With elections over, CISA focus shifts to risk management center

Secretary of Homeland Security Kirstjen Nielsen signaled that her newly minted cybersecurity agency would shift its focus to a number of longer term initiatives, such as mapping out national critical functions across different critical infrastructure sectors and changing culture and practices in global supply chain operations and procurement.

Speaking at a Nov. 16 U.S. Chamber of Commerce event just hours after President Donald Trump signed the Cybersecurity and Infrastructure Security Agency Act, Nielsen outlined four major shifts in the threat landscape that will require government and industry to rethink risk management practices: the deliberate targeting of critical infrastructure by nation states; the ability of cyberattacks like NotPetya to affect and disrupt different sectors and cause cascading damage, a tendency to view risk management through the lens of assets and organizations instead of critical functions and a recognition that resilience, not preventing an attack or breach, should guide organizational decision-making.

Nation states are "playing the long game to degrade our critical infrastructure and we need to respond strategically," Nielsen said.

Much of that long-term strategic vision will come through the agency's new National Center for Risk Management. The first big task entails working with industry partners to map out a list of critical infrastructure functions. Bob Kolasky, the center's director, told reporters that a true accounting would take years, but the agency hopes to have a working list developed to feed more analysis and other initiatives.

Chris Krebs, now Director of CISA, said that list should be ready by year's end. Once that's complete, the center wants to engage with researchers and stakeholders across different sectors to analyze and rank those functions to prioritize further action. Sectors with more mature risk profiles will likely take precedence, and the center has already established a tri-sector council to focus on the telecommunications, financial and energy industries.

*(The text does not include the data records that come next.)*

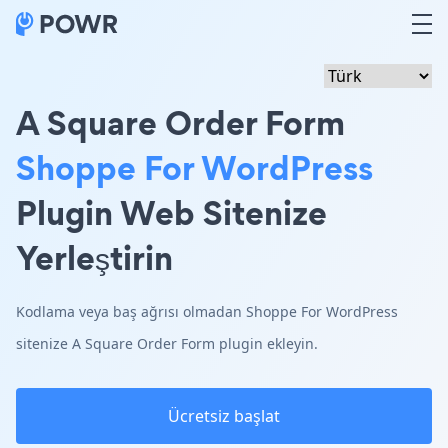
A Square Order Form
Shoppe For WordPress
Plugin Web Sitenize
Yerleştirin
Kodlama veya baş ağrısı olmadan Shoppe For WordPress
sitenize A Square Order Form plugin ekleyin.
Ücretsiz başlat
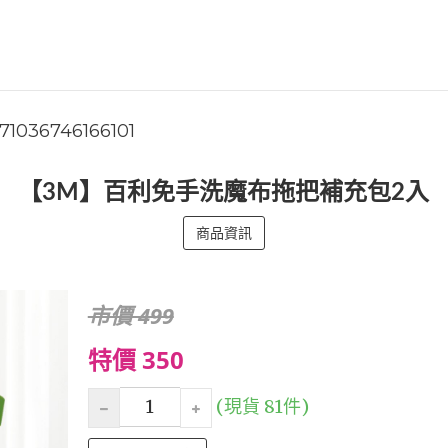
71036746166101
【3M】百利免手洗魔布拖把補充包2入
商品資訊
市價 499
特價 350
(現貨 81件)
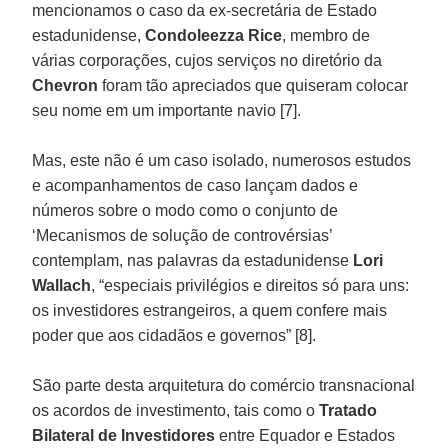
mencionamos o caso da ex-secretária de Estado
estadunidense,
Condoleezza Rice
, membro de
várias corporações, cujos serviços no diretório da
Chevron
foram tão apreciados que quiseram colocar
seu nome em um importante navio [7].
Mas, este não é um caso isolado, numerosos estudos
e acompanhamentos de caso lançam dados e
números sobre o modo como o conjunto de
‘Mecanismos de solução de controvérsias’
contemplam, nas palavras da estadunidense
Lori
Wallach
, “especiais privilégios e direitos só para uns:
os investidores estrangeiros, a quem confere mais
poder que aos cidadãos e governos” [8].
São parte desta arquitetura do comércio transnacional
os acordos de investimento, tais como o
Tratado
Bilateral de Investidores
entre Equador e Estados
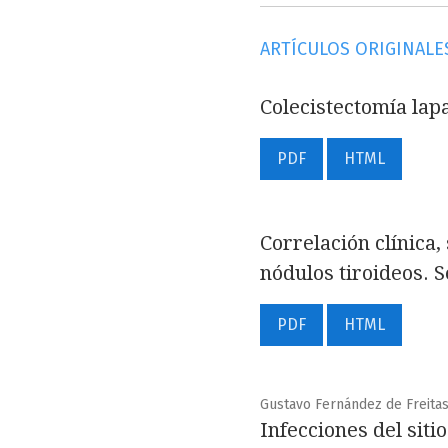
ARTÍCULOS ORIGINALE
Colecistectomía lap
PDF
HTML
Correlación clínica
nódulos tiroideos. S
PDF
HTML
Gustavo Fernández de Freitas
Infecciones del sit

A day earlier, DHS announced membership for its new 60-member supply chain task force. On the government side, representatives from DHS, the Departments of Defense, Treasury, Commerce, Justice, the General Services Administration, the Office of the Director of National Intelligence and the Social Security Administration will sit on the executive committee.

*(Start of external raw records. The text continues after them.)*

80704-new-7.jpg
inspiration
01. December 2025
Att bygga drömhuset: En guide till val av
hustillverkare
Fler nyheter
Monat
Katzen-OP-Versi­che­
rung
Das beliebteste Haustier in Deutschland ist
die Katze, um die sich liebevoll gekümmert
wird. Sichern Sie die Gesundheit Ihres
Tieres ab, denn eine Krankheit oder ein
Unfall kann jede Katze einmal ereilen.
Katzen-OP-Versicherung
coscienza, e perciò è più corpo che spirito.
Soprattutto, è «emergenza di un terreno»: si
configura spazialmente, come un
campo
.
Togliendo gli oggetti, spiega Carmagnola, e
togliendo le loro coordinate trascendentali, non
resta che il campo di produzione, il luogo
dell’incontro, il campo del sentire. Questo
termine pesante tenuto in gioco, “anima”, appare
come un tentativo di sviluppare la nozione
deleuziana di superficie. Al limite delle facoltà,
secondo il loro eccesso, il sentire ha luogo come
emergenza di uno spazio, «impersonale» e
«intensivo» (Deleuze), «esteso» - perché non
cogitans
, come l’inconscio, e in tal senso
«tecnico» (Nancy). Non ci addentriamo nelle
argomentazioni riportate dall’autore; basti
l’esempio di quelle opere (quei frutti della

On the industry side, 26 major tech and communications companies and industry associations will also have a seat on the executive committee, including AT&T, Verizon, Intel, Microsoft, the Cybersecurity Coalition, threat intel firm FireEye and the Information Technology Information Sharing and Analysis Center.

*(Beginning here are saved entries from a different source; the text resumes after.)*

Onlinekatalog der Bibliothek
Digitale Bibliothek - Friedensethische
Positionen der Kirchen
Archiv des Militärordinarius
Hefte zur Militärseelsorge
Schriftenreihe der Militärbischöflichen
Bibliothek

Nielsen also pressed members of industry to sign up for existing DHS information sharing programs such as Automated Indicator Sharing, calling them "a great way to crowdsource against our adversaries who are crowdsourcing against us."

AIS has struggled to enroll private sector companies willing to share their own data with the federal government. The agency has also received complaints that large chunks of the data DHS shares is either not useful or lacks actionable guidance. Nielsen indicated she wants to change that.

"Tell us what you need from us and when it comes to intelligence, tell us how to make it more actionable so you can work to put it good use," said Nielsen.